Task to carry out
Pull every line that includes the word "истории" from the data.

Given information
•••

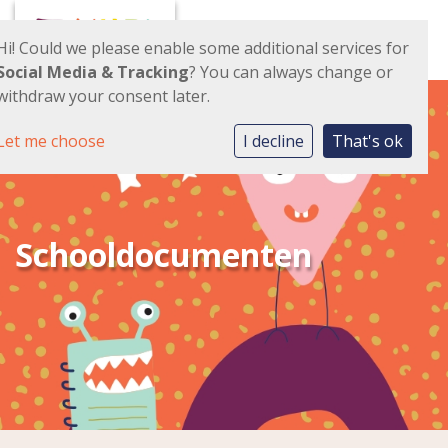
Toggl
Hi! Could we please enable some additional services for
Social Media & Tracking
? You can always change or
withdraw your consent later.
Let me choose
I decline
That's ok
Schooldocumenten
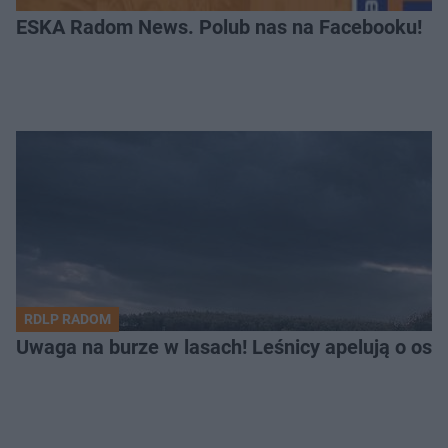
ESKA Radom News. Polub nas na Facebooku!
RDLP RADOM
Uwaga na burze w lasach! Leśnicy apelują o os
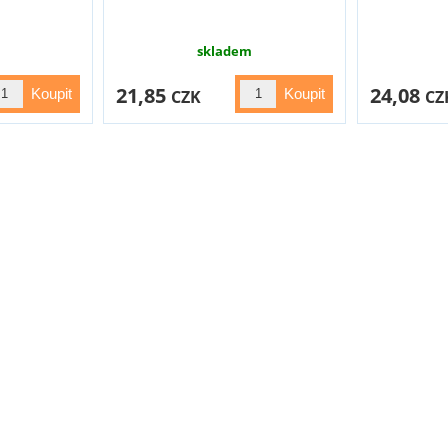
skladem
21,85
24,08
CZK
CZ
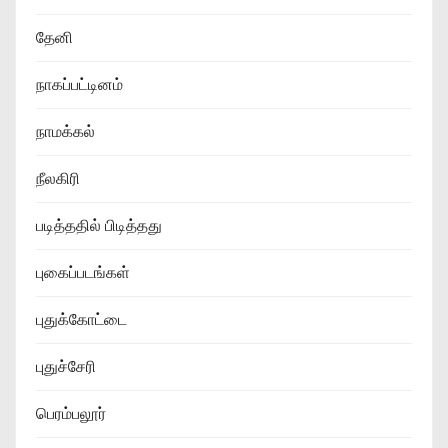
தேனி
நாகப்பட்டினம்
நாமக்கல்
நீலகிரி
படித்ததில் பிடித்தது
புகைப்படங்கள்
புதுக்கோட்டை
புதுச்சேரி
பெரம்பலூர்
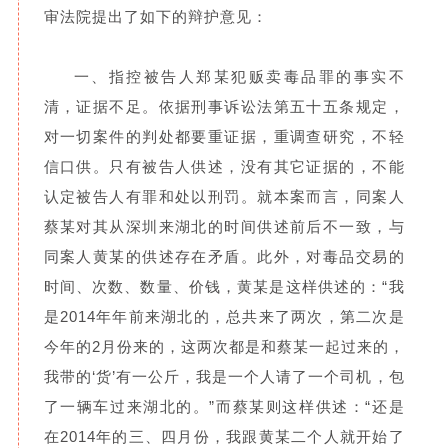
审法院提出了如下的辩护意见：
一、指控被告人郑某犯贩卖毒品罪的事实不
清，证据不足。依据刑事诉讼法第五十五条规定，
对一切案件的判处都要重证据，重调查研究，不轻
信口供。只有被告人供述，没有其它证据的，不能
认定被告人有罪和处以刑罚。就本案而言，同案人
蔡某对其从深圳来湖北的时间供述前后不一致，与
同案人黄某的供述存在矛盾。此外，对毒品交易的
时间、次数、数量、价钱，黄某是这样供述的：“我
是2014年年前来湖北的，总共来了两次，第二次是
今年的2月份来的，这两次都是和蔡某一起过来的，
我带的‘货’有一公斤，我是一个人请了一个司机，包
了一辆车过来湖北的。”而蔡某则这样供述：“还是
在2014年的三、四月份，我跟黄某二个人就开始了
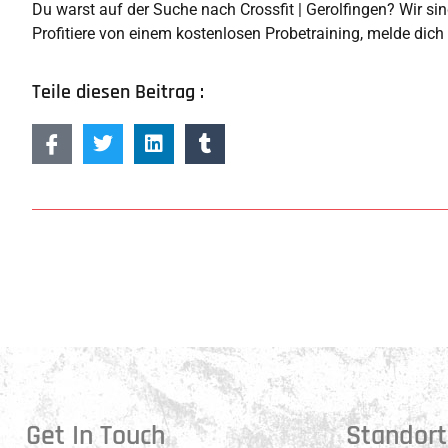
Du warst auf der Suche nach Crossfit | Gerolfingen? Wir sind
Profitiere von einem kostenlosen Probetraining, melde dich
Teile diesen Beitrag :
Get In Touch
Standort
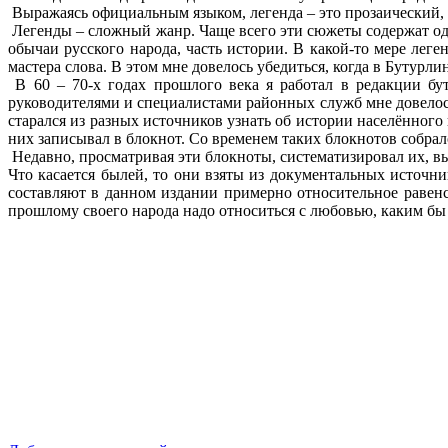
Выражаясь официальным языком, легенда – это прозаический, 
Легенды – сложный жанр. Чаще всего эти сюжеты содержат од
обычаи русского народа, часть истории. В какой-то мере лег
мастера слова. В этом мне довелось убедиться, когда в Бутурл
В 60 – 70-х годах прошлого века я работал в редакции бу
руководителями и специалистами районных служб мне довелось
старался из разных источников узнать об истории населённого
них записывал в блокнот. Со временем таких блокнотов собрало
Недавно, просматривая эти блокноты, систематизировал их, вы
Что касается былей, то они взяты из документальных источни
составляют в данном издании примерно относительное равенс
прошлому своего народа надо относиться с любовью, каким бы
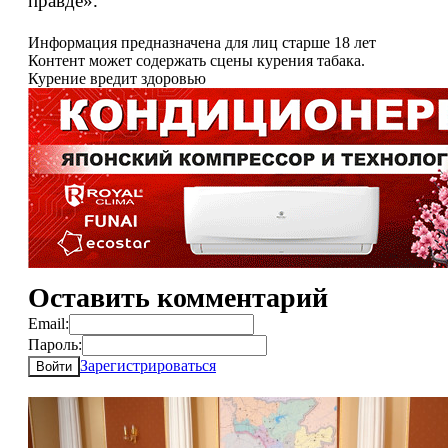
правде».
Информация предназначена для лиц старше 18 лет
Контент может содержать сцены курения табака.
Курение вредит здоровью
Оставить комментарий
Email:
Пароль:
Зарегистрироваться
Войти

•••

Result
обычаи русского народа, часть истории. В какой-то мере лег
старался из разных источников узнать об истории населённого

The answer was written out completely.